Statistical correlations were calculated using IBM SPSS Statistics Version 28.0.0.0 (190) (IBM, Armonk, NY, USA). Graphs and figures were created using GraphPad Prism Version 9.0.2 (161) (GraphPad Software, LLC, San Diego, CA, USA) and Microsoft Office Professional Plus 2019 (Microsoft, Redmond, WA, USA).

2.6. Ethical Considerations

This study was carried out in accordance with the Declaration of Helsinki. Written informed consent was obtained from all participants. The study protocol was approved by the Regional Ethics Review Board in Linköping (Decision number M75-08/2008).

3. Results

To assess changes in the formation of NETs between the serum samples taken pre-pandemic and during the pandemic, we analyzed the activity of the NE, the amount of cell-free DNA, and the presence of NE-DNA and MPO-DNA complexes. Compared to the pre-pandemic serum samples, only the activity of NE and the presence of NE-DNA complexes were significantly different in the pandemic samples (Figure 1a,b,e). No statistical difference was observed in the amount of cell-free DNA (Figure 1c) and the presence of MPO-DNA complexes (Figure 1d), even though there was a trend towards higher amounts of MPO-DNA complexes in the pandemic samples (Figure 1e).

Figure 1

Markers for neutrophil extracellular traps (NETs) in the sera of patients with SLE pre-pandemic compared to the pandemic. (a) The activity of neutrophil elastase (NE) was assessed by the increase in the mean fluorescence intensity (MFI) after the conversion of a specific fluorescent substrate. The activity of the NE was significantly higher (p < 0.001) in the pandemic sera. (b) The presence of NE-DNA complexes was significantly different (p < 0.05) between the pre-pandemic and pandemic samples, as analyzed by ELISA. (c) The presence of cell-free DNA in the serum of patients was measured by a Quant-iT PicoGreen dsDNA Assay Kit, and no significant differences were observed between the different time points. (d) The presence of MPO-DNA complexes was analyzed by ELISA, showing no significant differences between the pre-pandemic and the pandemic cohorts. (e) Mean values and ranges for all three NET parameters were analyzed (NE activity, cell-free DNA, and MPO-DNA complexes) in the sera of SLE patients: pre-pandemic vs. pandemic. Statistical significance was calculated using the Wilcoxon matched-pairs signed rank test.

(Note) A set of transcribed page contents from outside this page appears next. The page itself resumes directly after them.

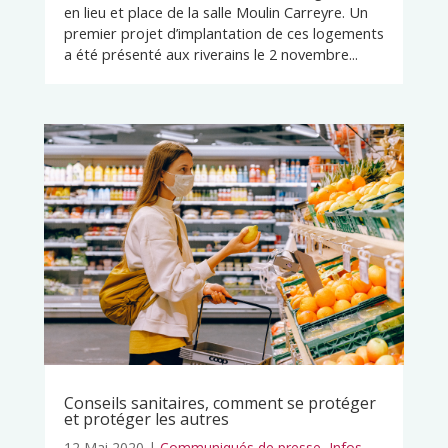
en lieu et place de la salle Moulin Carreyre. Un
premier projet d’implantation de ces logements
a été présenté aux riverains le 2 novembre...
Conseils sanitaires, comment se protéger
et protéger les autres
12 Mai 2020
|
Communiqués de presse
,
Infos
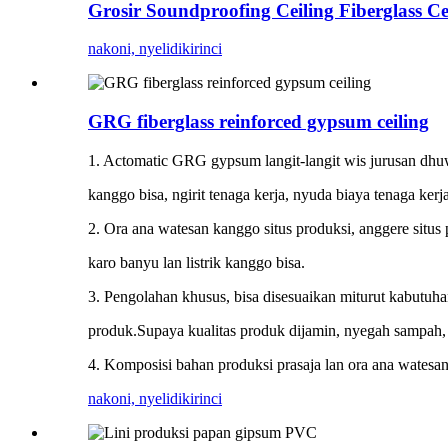
Grosir Soundproofing Ceiling Fiberglass Ce
nakoni, nyelidiki
rinci
GRG fiberglass reinforced gypsum ceiling
1. Actomatic GRG gypsum langit-langit wis jurusan dhuw
kanggo bisa, ngirit tenaga kerja, nyuda biaya tenaga kerja
2. Ora ana watesan kanggo situs produksi, anggere situs 
karo banyu lan listrik kanggo bisa.
3. Pengolahan khusus, bisa disesuaikan miturut kabutu
produk.Supaya kualitas produk dijamin, nyegah sampah,
4. Komposisi bahan produksi prasaja lan ora ana watesa
nakoni, nyelidiki
rinci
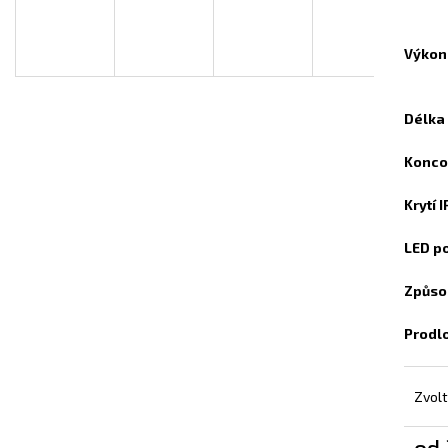
INFRAPANEL - VLASTNÍ MOTIV
TOPNÝ INFRAPAN
A
3 800 Kč
3 800 Kč
Výkon
R
Délka
Konco
M
Krytí 
A
LED p
Způso
Prodl
Zvolt
od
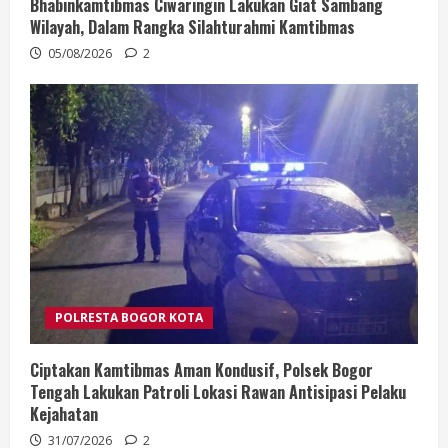
Bhabinkamtibmas Ciwaringin Lakukan Giat Sambang
Wilayah, Dalam Rangka Silahturahmi Kamtibmas
05/08/2026
2
POLRESTA BOGOR KOTA
Ciptakan Kamtibmas Aman Kondusif, Polsek Bogor
Tengah Lakukan Patroli Lokasi Rawan Antisipasi Pelaku
Kejahatan
31/07/2026
2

Next, we examined if these changes in the NE activity also correlated with other clinical and laboratory variables. All parameters used for comparisons are summarized in Table 1. Out of these, the levels of hemoglobin (Figure 2a), white blood cell count (WBC, Figure 2b), neutrophils (Figure 2c), lymphocytes (Figure 2d), complement protein 3 (C3, Figure 2e), and complement protein 4 (C4, Figure 2f) correlated significantly with the activity of NE in the serum of the pre-pandemic cohort. Interestingly, despite higher NE activity in the pandemic samples (Figure 1a,e), the activity only correlated with the WBC (Figure 2g) and neutrophils (Figure 2h) in these samples.

Figure 2

Correlation of NE activity with other laboratory variables associated with the disease activity of the SLE patients. The activity of neutrophil elastase (NE) correlated significantly with the (a) hemoglobin concentration, (b) white blood cell count (WBC), (c) neutrophil count, (d) lymphocyte count, (e) levels of complement protein 3 (C3), and (f) levels of complement protein 4 (C4) in the pre-pandemic samples. In the pandemic samples, the activity of neutrophil elastase (NE) correlated significantly with the (g) WBC and (h) neutrophil count. A Spearman rank correlation with a Bonferroni correction for multiple comparisons was used for statistical testing.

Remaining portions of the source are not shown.